Etincelles de Machiah

 Le soleil et la lune

Le texte de la Torah (Gen. 38 : 28-30) nous annonce la naissance de Pérètz et Zara’h, fils de Yéhouda. A leur propos les commentateurs relèvent que Zara’h est comparable au soleil tandis que Pérètz l’est à la lune. Quel est le sens de cette parabole ?

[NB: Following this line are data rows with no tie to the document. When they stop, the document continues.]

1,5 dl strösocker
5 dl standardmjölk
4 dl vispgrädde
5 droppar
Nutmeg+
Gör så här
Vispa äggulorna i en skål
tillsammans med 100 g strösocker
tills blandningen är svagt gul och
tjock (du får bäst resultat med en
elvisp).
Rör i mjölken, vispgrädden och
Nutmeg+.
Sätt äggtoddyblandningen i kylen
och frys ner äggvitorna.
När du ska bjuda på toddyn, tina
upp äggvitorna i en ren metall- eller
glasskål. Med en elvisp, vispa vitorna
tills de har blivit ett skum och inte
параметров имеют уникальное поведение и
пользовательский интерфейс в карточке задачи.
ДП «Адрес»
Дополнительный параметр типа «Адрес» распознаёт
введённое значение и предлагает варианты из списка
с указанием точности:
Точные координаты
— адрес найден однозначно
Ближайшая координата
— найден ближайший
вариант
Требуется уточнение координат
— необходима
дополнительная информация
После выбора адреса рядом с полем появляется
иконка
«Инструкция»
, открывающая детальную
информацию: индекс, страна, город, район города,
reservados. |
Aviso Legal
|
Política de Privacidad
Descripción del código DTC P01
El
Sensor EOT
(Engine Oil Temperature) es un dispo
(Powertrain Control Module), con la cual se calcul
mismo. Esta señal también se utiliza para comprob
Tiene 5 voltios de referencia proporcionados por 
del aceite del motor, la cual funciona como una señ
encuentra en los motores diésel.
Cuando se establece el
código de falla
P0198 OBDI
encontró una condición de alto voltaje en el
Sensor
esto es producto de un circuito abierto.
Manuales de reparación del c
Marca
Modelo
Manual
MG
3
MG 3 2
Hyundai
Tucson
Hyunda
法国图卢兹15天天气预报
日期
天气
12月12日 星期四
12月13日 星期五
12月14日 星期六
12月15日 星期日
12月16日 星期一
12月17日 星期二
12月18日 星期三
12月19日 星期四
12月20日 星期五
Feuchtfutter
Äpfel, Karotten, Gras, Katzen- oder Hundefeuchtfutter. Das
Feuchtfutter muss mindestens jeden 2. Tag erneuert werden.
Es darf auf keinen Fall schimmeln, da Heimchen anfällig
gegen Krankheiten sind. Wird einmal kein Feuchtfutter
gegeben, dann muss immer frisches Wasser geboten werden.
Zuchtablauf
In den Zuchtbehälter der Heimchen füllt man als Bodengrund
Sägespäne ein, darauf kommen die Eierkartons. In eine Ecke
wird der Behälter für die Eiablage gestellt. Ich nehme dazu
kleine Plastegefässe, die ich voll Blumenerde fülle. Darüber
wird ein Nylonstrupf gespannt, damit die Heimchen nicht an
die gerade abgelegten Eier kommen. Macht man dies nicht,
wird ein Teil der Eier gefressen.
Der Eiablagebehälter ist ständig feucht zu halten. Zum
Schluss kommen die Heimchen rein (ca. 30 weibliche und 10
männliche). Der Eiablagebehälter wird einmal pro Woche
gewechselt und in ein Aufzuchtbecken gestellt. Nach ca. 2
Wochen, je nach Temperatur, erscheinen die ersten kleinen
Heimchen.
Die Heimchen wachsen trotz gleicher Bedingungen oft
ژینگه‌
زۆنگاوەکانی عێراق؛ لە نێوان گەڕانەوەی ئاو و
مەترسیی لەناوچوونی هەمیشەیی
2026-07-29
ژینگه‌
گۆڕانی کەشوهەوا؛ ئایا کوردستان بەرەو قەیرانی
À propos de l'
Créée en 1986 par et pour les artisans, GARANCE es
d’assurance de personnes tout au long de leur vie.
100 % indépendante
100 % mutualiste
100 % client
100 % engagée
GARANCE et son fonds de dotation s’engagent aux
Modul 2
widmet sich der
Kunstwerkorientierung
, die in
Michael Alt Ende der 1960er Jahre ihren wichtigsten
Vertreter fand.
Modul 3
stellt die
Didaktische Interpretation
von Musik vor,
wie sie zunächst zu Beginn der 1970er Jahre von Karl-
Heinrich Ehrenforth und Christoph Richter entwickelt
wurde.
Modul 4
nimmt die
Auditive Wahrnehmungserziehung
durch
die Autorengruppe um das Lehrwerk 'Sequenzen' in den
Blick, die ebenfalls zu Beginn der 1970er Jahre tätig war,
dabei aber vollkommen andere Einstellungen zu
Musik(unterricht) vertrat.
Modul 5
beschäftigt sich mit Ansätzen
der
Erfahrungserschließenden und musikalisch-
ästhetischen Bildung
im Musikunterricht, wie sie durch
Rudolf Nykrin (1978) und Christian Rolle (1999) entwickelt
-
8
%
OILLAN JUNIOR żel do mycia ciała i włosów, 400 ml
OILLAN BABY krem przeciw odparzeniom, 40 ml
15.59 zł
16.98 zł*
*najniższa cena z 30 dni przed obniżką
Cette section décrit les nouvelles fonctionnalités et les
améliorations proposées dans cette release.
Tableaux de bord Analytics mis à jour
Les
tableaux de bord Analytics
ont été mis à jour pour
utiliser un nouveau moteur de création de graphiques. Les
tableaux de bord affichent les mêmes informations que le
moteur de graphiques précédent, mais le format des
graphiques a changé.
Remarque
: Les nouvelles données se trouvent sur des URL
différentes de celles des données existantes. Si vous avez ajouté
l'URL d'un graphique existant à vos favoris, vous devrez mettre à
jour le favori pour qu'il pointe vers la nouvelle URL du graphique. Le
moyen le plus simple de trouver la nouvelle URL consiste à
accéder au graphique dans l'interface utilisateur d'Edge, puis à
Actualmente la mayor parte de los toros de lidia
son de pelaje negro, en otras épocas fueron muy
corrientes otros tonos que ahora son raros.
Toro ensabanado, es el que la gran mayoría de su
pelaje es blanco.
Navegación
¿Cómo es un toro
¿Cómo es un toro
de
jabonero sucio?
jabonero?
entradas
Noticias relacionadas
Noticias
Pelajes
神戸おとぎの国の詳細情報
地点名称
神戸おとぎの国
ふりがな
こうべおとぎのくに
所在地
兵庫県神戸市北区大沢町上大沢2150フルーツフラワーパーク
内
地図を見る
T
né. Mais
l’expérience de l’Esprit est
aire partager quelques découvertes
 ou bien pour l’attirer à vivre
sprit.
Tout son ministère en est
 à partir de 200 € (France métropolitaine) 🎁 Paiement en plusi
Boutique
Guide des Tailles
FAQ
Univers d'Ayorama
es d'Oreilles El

Le soleil représente le mode de service de D.ieu des Justes. En effet, ceux-ci ne connaissent ni changement ni chute. Comme le soleil qui éclaire de façon constante, ils sont d’une perfection immuable. A l’inverse, la lune symbolise le service de D.ieu des Baalei Techouva, ceux qui ont commis des fautes et sont revenus à D.ieu. Ils ont ainsi connu la chute et redécouvert la plénitude, comme la lune qui décroit pour revenir à la perfection.

Cette idée explique pourquoi c’est de Pérètz, ancêtre de la dynastie du roi David, que descendra le Machia’h. Car un des apports essentiels de ce dernier sera justement de donner accès à la Techouva aux Justes puisque celle-ci est toujours d’une grandeur et d’une puissance inégalables !

(D’après Likoutei Si’hot vol. XXX  –
Parachat Vayéchev II)

Vivre avec la Paracha

 Yitro

Le beau-père de Moché, Yitro, entend parler des miracles extraordinaires qu’a accomplis D.ieu pour le Peuple d’Israël. Il se rend de Midian, au camp d’Israël, accompagné de la femme de Moché et de leurs deux fils. Yitro conseille à Moché de désigner une hiérarchie constituée de magistrats et de juges pour l’aider dans sa tâche de gouvernance et de législateur pour le peuple.

Les Enfants d’Israël établissent leur campement face au Mont Sinaï où il leur est dit que D.ieu les a choisis pour être Son « royaume de prêtres » et « une nation sainte ». Le peuple répond en proclamant : « Tout ce que D.ieu a dit, nous le ferons ».

Le sixième jour du troisième mois (Sivan), sept semaines après l’Exode, la nation d’Israël dans son intégralité se rassemble au pied du Mont Sinaï. D.ieu descend sur la montagne dans le tonnerre, les éclairs, des tourbillons de fumée et le son du Chofar. Il commande à Moché de monter.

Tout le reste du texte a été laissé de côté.